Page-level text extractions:
-*-*-

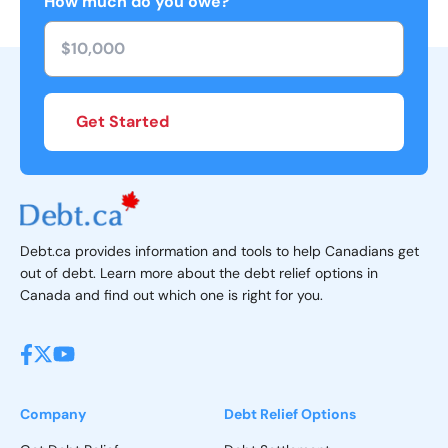
How much do you owe?
Get Started
Debt.ca provides information and tools to help Canadians get
out of debt. Learn more about the debt relief options in
Canada and find out which one is right for you.
Company
Debt Relief Options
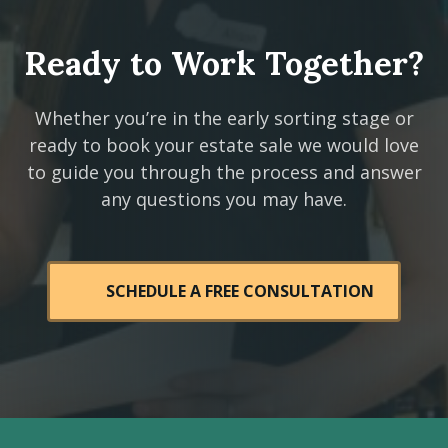
Ready to Work Together?
Whether you’re in the early sorting stage or
ready to book your estate sale we would love
to guide you through the process and answer
any questions you may have.
SCHEDULE A FREE CONSULTATION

-*-*-

> **Activity**
In the copy, omit the pictures and give every line of the data exactly.

> **Answer space**
How much do you owe?
Get Started
Debt.ca provides information and tools to help Canadians get
out of debt. Learn more about the debt relief options in
Canada and find out which one is right for you.
Company
Debt Relief Options
Ready to Work Together?
Whether you’re in the early sorting stage or
ready to book your estate sale we would love
to guide you through the process and answer
any questions you may have.
SCHEDULE A FREE CONSULTATION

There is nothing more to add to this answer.